I hope nobody ever forgets what Meredith Kercher went through that night and how important it is that justice be served.

This blog comes from a psychology background. There are two very useful websites on the case (and devoted to justice for Meredith), these website have greatly contributed to the existence of this blog.

True Justice for Meredith Kercher and Perugia Murder File

Please check out these sites if you are looking for facts/times/dates/documents or interesting discussion.

There is so much information on this case in the public domain and though some of it is good, some of it ranges from factually incorrect to outrageous fabrication.

Remember: Information is only as reliable as its source!

I thoroughly enjoy individual contributions to this blog and comments are always welcome. Please be respectful to the victim and her family (and to others posting comments).

8 Responses to “Why Meredith?”

  1. drob Says:

    i am so glad you are doing this. i think about this case all the time and i want justice for meredith and her family. this whole thing fasinates me, i cannot believe one human being can do that to another. it astounds me, the cruelty, i just cant fathom it. i have to know why? i have to know.


  2. Thanks for caring about Meredith drob, the case fascinates me too on so many levels but I agree, the most important thing is seeing justice done for Meredith.

    I would be one of the first people squawking if I thought there was a chance AK and RS had nothing to do with this, but I don’t. I think they know something, I’m now prepared to go as far as saying I think they were involved in the murder of Meredith Kercher.

    I don’t think, in light of the evidence we have seen, the testimony so far and the repeated lies told by the defendants that we can honestly say they aren’t hiding something, logic tells me that if they are hiding something they had a hand in the terrible events that night and I don’t think that in light of what happened to Meredith and in light of what we have seen so far that they should be able to get away with it.

    I’m not on the jury, I have no ‘secret’ inside knowledge of the case and I have no influence over the court proceedings so my opinion doesn’t mean diddly squat, so neither does my blog in the grand scheme of things.

  3. Mary Roaf Says:

    I’m an African American (a black person who is also American), and I can honestly say that it’s not surprising the Italian courts are having to tread so carefully with Amanda Knox’s case, even with all of the evidence (which didn’t apply to already-convicted Guede). There is a tremendous double standard of “justice” in the US when it comes to someone as ‘innocent-looking’ as Amanda (i.e. young, white, educated female). Hopefully, the Italian courts won’t be as swayed by her external appearance, especially given Meredith’s, and the nature of the crime. Viva la justicia!

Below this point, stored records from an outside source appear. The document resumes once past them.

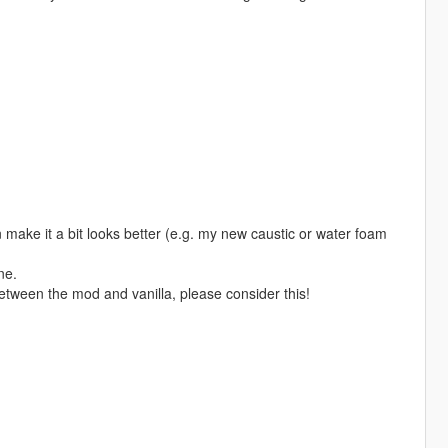
 make it a bit looks better (e.g. my new caustic or water foam
ne.
etween the mod and vanilla, please consider this!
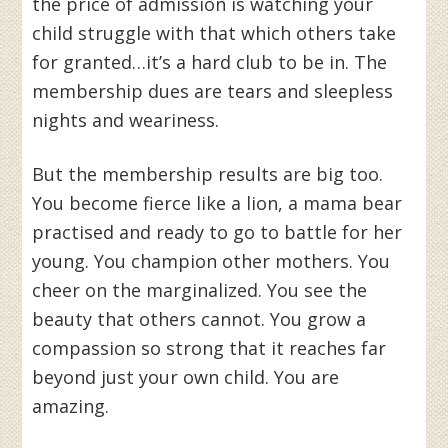
the price of admission is watching your
child struggle with that which others take
for granted…it’s a hard club to be in. The
membership dues are tears and sleepless
nights and weariness.
But the membership results are big too.
You become fierce like a lion, a mama bear
practised and ready to go to battle for her
young. You champion other mothers. You
cheer on the marginalized. You see the
beauty that others cannot. You grow a
compassion so strong that it reaches far
beyond just your own child. You are
amazing.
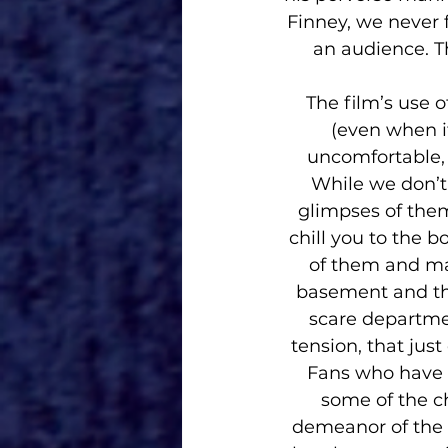
Finney, we never 
an audience. Th
The film’s use o
(even when it
uncomfortable, 
While we don’t 
glimpses of them
chill you to the 
of them and ma
basement and the
scare departmen
tension, that just
Fans who have a
some of the c
demeanor of the f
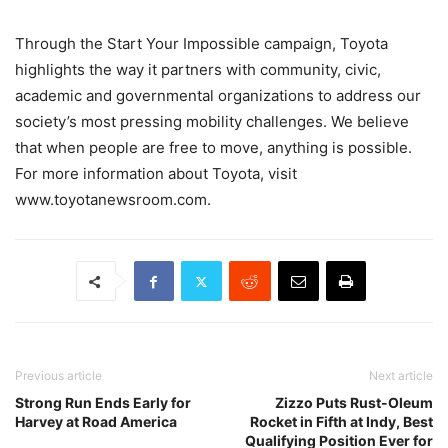
Through the Start Your Impossible campaign, Toyota
highlights the way it partners with community, civic,
academic and governmental organizations to address our
society’s most pressing mobility challenges. We believe
that when people are free to move, anything is possible.
For more information about Toyota, visit
www.toyotanewsroom.com.
Previous article
Next article
Strong Run Ends Early for
Zizzo Puts Rust-Oleum
Harvey at Road America
Rocket in Fifth at Indy, Best
Qualifying Position Ever for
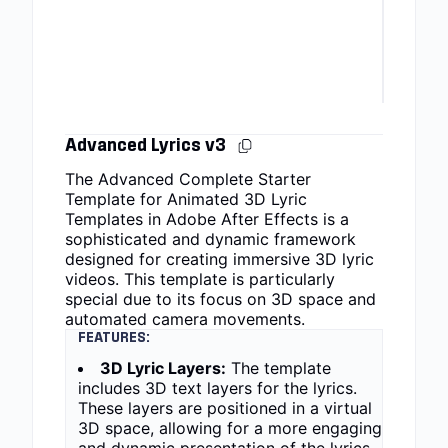
Advanced Lyrics v3
The Advanced Complete Starter
Template for Animated 3D Lyric
Templates in Adobe After Effects is a
sophisticated and dynamic framework
designed for creating immersive 3D lyric
videos. This template is particularly
special due to its focus on 3D space and
automated camera movements.
FEATURES:
3D Lyric Layers:
The template
includes 3D text layers for the lyrics.
These layers are positioned in a virtual
3D space, allowing for a more engaging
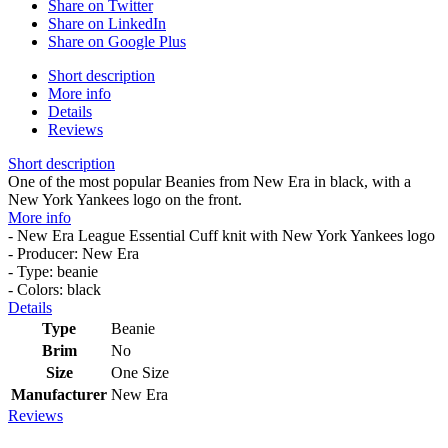
Share on Twitter
Share on LinkedIn
Share on Google Plus
Short description
More info
Details
Reviews
Short description
One of the most popular Beanies from New Era in black, with a
New York Yankees logo on the front.
More info
- New Era League Essential Cuff knit with New York Yankees logo
- Producer: New Era
- Type: beanie
- Colors: black
Details
Type
Beanie
Brim
No
Size
One Size
Manufacturer
New Era
Reviews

    also, I have (unfortunately) run across a few individuals who resemble Amanda’s psychological profile (not so surprising in the US, which breeds narcissism). and it is imperative to understand that there are at least 2 very different folks inside her head; I’ve seen what happens when the “day-side” mask cracks, and it is extremely ugly. Meredith didn’t survive once Amanda’s mask cracked, however…truly tragic.

  4. SMK Says:

    That is a very astute observation above, about the cracking of the “day-side” mask. I think anyone who looks closely at Amanda will see there is something a bit scary about her.

    And I agree about the covert racism; also, poor Rudy is seen as almost irrelevant in many ways, although he is obviously a complex person, as he was just “the black”. In a sense, I feel almost sorry for him: He has received 30 years, and yet I would wager that AK and RS are the true masterminds, the true perpetrators, and he had no idea the mess he was walking into. I’ll bet the 2 of them would gladly have walked away, content to know he was in prison for decades, taking the full weight on himself. Thank god that did not happen, as they most likely hoped it would.

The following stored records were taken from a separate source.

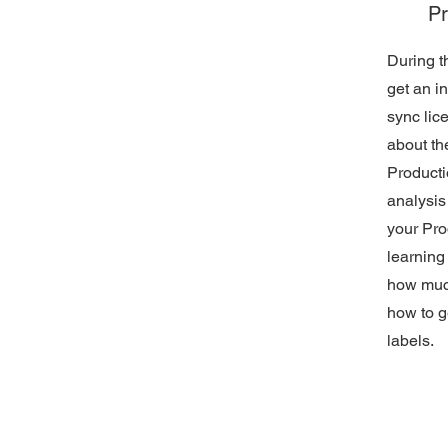
Pr
During th
get an i
sync lic
about th
Producti
analysis
your Pro
learning 
how muc
how to g
labels.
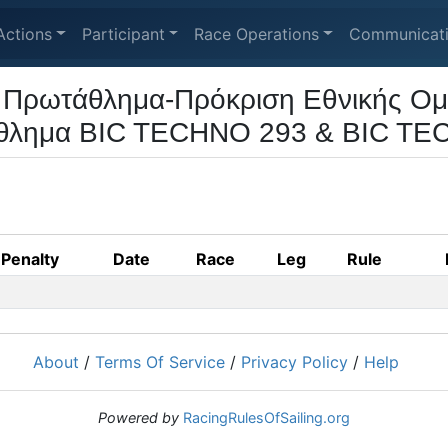
Actions
Participant
Race Operations
Communicat
 Πρωτάθλημα-Πρόκριση Εθνικής Ομ
θλημα BIC TECHNO 293 & BIC TE
Penalty
Date
Race
Leg
Rule
About
/
Terms Of Service
/
Privacy Policy
/
Help
Powered by
RacingRulesOfSailing.org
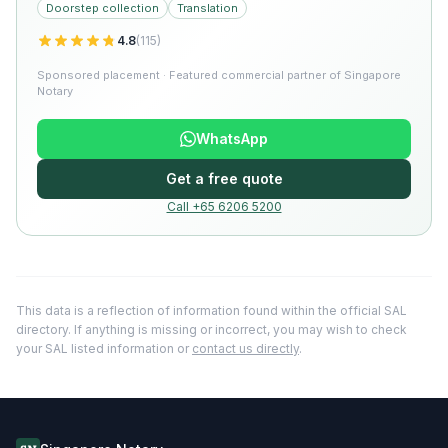
Doorstep collection
Translation
4.8
(
115
)
Sponsored placement · Featured commercial partner of Singapore
Notary
WhatsApp
Get a free quote
Call +65 6206 5200
This data is a reflection of information found within the official SAL
directory. If anything is missing or incorrect, you may wish to check
your SAL listed information or
contact us directly
.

  5. Watching from New York Says:

    As a close follower of this case for over a year, I want to reiterate the fact that Amanda Knox’s demeanor has been of extreme interest to me.

    I am the mother of a college student her age and have been struck by her cockiness, coolness and general sense of denial of the situation she finds herself in.

    Rather than signal her innocence, this behavior itself strikes me as completely eerie. Most American college students — especially if innocent — would be terrified to find themselves incarcerated in a foreign country.

    Not so Amanda.

    She has turned this trial into some personal lovefest where she grooves on being found pretty and desirable. She fancies herself a celebrity — which indeed she has become in Italy — and displays not a shred of fear or the outrage one would expect from someone wrongfully charged of so heinous a crime.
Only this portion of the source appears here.